Abstract

Vacancy engineering offers an alternative route to aliovalent and interstitial doping for optimization of the carrier concentration in thermoelectric materials. For the wide-bandgap semiconductor BaCu2Se2, the Cu vacancy is dynamically stable; this feature can be rationally manipulated to maximize the thermoelectric figure of merit zT. In this work, we show that at room temperature, Cu-deficient BaCu2−xSe2 samples exhibit increased hole effective mass and mobility, attributed to the energy band modulation, which are favorable for improved electrical transport properties. More importantly, the defect energy level resulting from the Cu vacancies continually contributes holes at high temperature, thereby allowing the hole concentration to approach an optimal concentration.

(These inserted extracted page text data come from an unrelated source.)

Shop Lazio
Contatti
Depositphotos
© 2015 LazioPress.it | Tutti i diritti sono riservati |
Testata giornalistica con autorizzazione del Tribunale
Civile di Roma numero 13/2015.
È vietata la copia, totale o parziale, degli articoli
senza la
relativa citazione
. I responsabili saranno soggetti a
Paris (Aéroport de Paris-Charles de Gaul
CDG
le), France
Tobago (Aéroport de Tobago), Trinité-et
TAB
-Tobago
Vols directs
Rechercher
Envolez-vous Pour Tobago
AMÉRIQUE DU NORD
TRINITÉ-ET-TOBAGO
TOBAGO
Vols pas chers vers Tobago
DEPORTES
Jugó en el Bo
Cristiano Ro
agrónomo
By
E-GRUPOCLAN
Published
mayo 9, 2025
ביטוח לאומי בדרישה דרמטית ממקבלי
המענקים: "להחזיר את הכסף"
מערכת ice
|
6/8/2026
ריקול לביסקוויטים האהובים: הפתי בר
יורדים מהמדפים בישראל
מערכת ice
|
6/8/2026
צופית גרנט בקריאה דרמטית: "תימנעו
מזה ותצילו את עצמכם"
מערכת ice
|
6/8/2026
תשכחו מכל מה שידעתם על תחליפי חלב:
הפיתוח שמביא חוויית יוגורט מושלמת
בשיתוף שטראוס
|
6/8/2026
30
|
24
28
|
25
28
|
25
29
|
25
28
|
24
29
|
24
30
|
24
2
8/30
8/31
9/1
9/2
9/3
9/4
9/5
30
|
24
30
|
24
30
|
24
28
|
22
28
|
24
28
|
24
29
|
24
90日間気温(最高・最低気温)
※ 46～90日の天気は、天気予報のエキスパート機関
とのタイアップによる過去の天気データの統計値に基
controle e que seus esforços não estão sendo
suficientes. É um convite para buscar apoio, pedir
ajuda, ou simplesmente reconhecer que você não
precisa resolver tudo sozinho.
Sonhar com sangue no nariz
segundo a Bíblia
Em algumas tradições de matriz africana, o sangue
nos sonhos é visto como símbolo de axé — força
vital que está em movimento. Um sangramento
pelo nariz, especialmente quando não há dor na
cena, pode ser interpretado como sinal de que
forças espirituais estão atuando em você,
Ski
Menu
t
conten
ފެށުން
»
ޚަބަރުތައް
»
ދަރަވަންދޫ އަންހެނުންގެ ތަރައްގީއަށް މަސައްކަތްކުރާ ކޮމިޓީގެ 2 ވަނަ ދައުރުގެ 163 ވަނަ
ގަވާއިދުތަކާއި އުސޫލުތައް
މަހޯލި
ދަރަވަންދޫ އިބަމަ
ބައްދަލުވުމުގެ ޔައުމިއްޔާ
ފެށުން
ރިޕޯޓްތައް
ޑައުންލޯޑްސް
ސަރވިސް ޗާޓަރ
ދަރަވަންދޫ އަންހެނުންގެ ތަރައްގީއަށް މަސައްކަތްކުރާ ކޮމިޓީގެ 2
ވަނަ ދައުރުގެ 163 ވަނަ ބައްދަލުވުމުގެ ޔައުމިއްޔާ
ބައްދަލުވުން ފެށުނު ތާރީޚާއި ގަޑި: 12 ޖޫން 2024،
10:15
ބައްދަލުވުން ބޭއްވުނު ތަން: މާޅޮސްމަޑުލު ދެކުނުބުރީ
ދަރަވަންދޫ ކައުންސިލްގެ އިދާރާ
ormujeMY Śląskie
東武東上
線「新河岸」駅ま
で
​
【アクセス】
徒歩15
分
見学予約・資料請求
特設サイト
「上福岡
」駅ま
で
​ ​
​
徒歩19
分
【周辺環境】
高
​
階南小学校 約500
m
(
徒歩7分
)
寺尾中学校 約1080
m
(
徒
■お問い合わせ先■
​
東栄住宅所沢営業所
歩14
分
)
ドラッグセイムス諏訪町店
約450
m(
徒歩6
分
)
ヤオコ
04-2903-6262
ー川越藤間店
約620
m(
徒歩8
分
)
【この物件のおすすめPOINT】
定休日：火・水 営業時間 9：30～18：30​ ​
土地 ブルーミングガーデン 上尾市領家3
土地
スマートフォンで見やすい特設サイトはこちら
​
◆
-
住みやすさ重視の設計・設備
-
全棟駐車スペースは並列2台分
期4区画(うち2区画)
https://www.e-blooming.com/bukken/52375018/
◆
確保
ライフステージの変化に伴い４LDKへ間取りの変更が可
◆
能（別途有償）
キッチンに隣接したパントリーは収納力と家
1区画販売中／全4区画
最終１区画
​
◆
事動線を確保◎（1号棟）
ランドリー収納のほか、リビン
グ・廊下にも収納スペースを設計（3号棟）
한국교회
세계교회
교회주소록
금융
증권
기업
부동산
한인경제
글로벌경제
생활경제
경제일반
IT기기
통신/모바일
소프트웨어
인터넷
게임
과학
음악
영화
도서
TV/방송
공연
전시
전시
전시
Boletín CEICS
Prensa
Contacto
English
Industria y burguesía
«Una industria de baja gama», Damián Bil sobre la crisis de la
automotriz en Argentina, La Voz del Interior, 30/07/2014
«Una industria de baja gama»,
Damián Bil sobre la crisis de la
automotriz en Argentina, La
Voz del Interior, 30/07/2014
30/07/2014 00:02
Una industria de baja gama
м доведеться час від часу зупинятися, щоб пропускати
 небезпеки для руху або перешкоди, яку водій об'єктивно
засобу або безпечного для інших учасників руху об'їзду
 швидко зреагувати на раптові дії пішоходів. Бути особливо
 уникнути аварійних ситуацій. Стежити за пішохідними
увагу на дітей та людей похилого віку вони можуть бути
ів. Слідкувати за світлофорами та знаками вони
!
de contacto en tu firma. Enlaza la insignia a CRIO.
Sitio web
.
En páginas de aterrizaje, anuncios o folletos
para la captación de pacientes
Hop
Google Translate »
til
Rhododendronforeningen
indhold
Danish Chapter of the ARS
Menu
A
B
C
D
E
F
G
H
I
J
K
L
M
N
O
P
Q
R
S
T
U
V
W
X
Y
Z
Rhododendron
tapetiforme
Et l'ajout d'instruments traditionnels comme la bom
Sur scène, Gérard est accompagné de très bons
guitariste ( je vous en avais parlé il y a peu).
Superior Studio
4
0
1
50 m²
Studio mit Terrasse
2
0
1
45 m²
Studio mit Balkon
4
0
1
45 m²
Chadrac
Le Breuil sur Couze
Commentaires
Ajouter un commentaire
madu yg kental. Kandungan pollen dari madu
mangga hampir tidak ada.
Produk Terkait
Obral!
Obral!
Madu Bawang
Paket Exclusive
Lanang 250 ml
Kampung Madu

This effect leads to an increase of the power factors over a wide temperature range. The artificial reduction of the Cu content in BaCu2Se2 results in the strengthened point-defect scattering, suppressing the lattice thermal conductivity. This strategy allows simultaneous optimization of the electrical and thermal transport properties, with a thermoelectric figure of merit zT = 1.08 achieved for BaCu1.94Se2 at 823 K, which is 38% higher than that of stoichiometric BaCu2Se2. Within the measured temperature range, the average zT value for BaCu1.94Se2 is 0.494, which is 52.9% higher than that of BaCu2Se2.